At one point I was drawn to the social media enabled Momento, which aggregates status updates from multiple platforms and journal entries into one calendar. Momento, however, is an iPhone/iPod touch only app. What I really wanted was a single application that worked across multiple platforms: phone, tablet and laptop. Which is what I found in Bloom Built’s Day One (iOS/Mac OS).
The two pieces of software that make up the Day One suite, the iOS and the Mac OS programs, will set you back about $15 in total. (Although the Mac OS version happens to be on sale for half off right now, at $4.99, meaning that the whole package comes in at less than $10.) Once set up you’ll find a consistent, minimalist interface that plays across the platforms and synchs to either Apple’s iCloud or Dropbox. This keeps your journal up to date no matter which front-end you might be using, provided that you have an active internet connection.
On the Mac an icon can be placed in menu bar, which draws up a quick entry box. This means you’re always just a click away from dumping an idea into the system. Getting ideas back out requires search, which is fairly snappy, but a long-promised tagging feature has yet to materialize. This remains my greatest frustration with the software.
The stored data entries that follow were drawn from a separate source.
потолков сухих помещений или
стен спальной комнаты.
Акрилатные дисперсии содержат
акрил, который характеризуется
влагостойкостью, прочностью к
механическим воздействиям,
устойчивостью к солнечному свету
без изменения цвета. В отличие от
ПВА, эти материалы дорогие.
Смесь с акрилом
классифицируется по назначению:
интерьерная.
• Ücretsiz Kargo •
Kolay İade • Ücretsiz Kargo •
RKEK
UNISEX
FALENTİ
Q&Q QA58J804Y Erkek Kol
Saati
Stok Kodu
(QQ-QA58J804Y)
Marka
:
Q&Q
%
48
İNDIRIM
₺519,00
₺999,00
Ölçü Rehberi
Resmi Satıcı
Both mobile and desktop versions feature the ability to set reminders. Sadly these do not synch cross platform, and remain independent of each other. That sort of cross device communication could be great for sharpening discipline without having the app become a nag. Both versions also feature the ability to add photos to a post, allowing for some serious scrapbooking. It’s possible to check in with Foursquare or Tweet from the mobile version, while the desktop relies on Mountain Lion’s share sheets and gains Facebook sharing while losing Foursquare.
While some of the recent feature additions like automatic weather tagging, and location information have hit the mobile version without crossing over to the larger sibling, the two versions tend to keep version parity. The most recent updates have added the ability to embed YouTube or Vimeo videos directly into the journal with just the URL. Find a video online, past it into your journal, and then have it with you for reference wherever you go.
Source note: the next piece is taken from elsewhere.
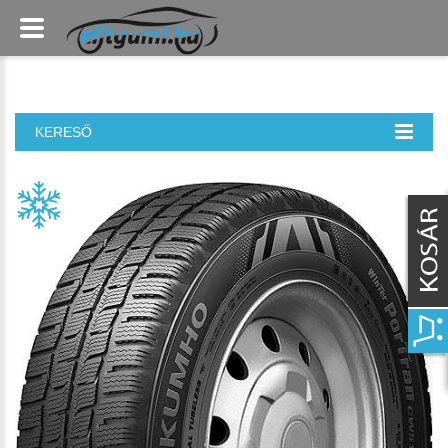
KERESŐ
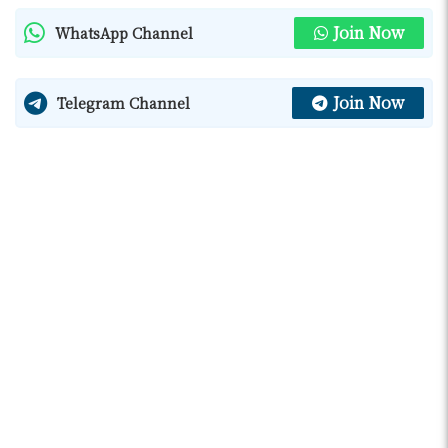
Join Now
WhatsApp Channel
Join Now
Telegram Channel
All versions support the Markdown formatting syntax, which allows for all the basic manipulations of text you might want, without having to learn big chunks of HTML or CSS.
I’ll admit that my first flirtation with Day One lasted only a few days, I was soon back to the Moleskein. Once I decided that I wanted to make a concerted effort to do shorter form journaling the app suite became indispensable. If they will just add a tagging system– not that it wouldn’t be possible to gin up one of my own– then Day One will be very close to a perfect program.